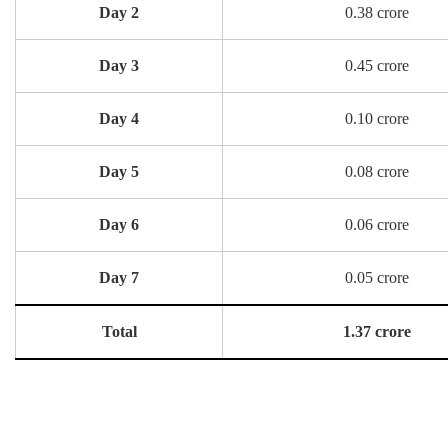
Day 2
0.38 crore
Day 3
0.45 crore
Day 4
0.10 crore
Day 5
0.08 crore
Day 6
0.06 crore
Day 7
0.05 crore
Total
1.37 crore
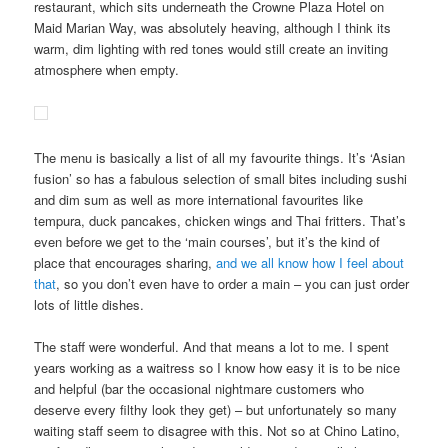
restaurant, which sits underneath the Crowne Plaza Hotel on
Maid Marian Way, was absolutely heaving, although I think its
warm, dim lighting with red tones would still create an inviting
atmosphere when empty.
The menu is basically a list of all my favourite things. It’s ‘Asian
fusion’ so has a fabulous selection of small bites including sushi
and dim sum as well as more international favourites like
tempura, duck pancakes, chicken wings and Thai fritters. That’s
even before we get to the ‘main courses’, but it’s the kind of
place that encourages sharing,
and we all know how I feel about
that
, so you don’t even have to order a main – you can just order
lots of little dishes.
The staff were wonderful. And that means a lot to me. I spent
years working as a waitress so I know how easy it is to be nice
and helpful (bar the occasional nightmare customers who
deserve every filthy look they get) – but unfortunately so many
waiting staff seem to disagree with this. Not so at Chino Latino,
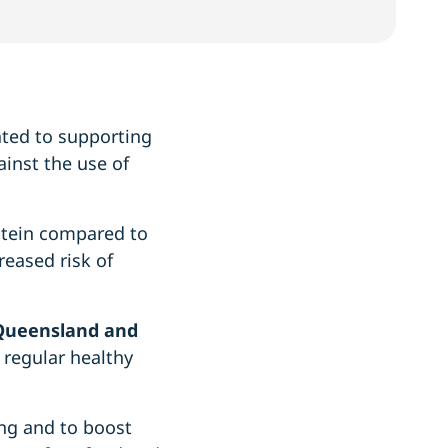
ated to supporting
ainst the use of
otein compared to
reased risk of
 Queensland and
 regular healthy
ing and to boost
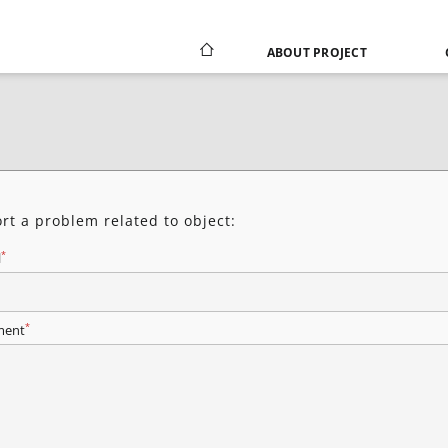
ABOUT PROJECT
rt a problem related to object:
*
l
*
ent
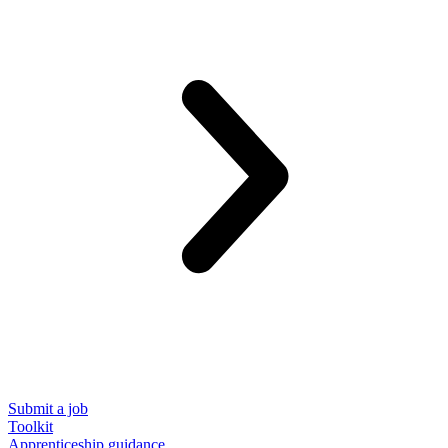
Submit a job
Toolkit
Apprenticeship guidance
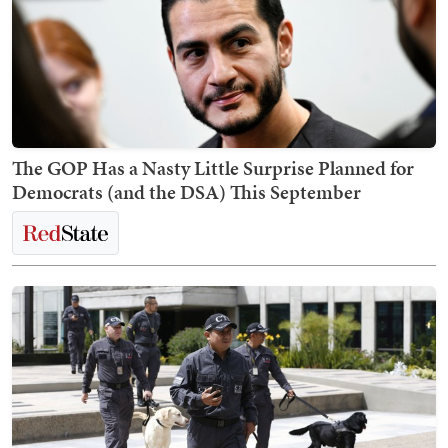
The GOP Has a Nasty Little Surprise Planned for
Democrats (and the DSA) This September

WHAT TO DO >> Line for line, retype the material exactly, omitting any pictures.

REPLY >>
Day 2
0.38 crore
Day 3
0.45 crore
Day 4
0.10 crore
Day 5
0.08 crore
Day 6
0.06 crore
Day 7
0.05 crore
Total
1.37 crore
restaurant, which sits underneath the Crowne Plaza Hotel on
Maid Marian Way, was absolutely heaving, although I think its
warm, dim lighting with red tones would still create an inviting
atmosphere when empty.
The menu is basically a list of all my favourite things. It’s ‘Asian
fusion’ so has a fabulous selection of small bites including sushi
and dim sum as well as more international favourites like
tempura, duck pancakes, chicken wings and Thai fritters. That’s
even before we get to the ‘main courses’, but it’s the kind of
place that encourages sharing,
and we all know how I feel about
that
, so you don’t even have to order a main – you can just order
lots of little dishes.
The staff were wonderful. And that means a lot to me. I spent
years working as a waitress so I know how easy it is to be nice
and helpful (bar the occasional nightmare customers who
deserve every filthy look they get) – but unfortunately so many
waiting staff seem to disagree with this. Not so at Chino Latino,
ated to supporting
ainst the use of
otein compared to
reased risk of
 Queensland and
 regular healthy
ing and to boost
ABOUT PROJECT
rt a problem related to object:
*
l
*
ent
Submit a job
Toolkit
Apprenticeship guidance
The GOP Has a Nasty Little Surprise Planned for
Democrats (and the DSA) This September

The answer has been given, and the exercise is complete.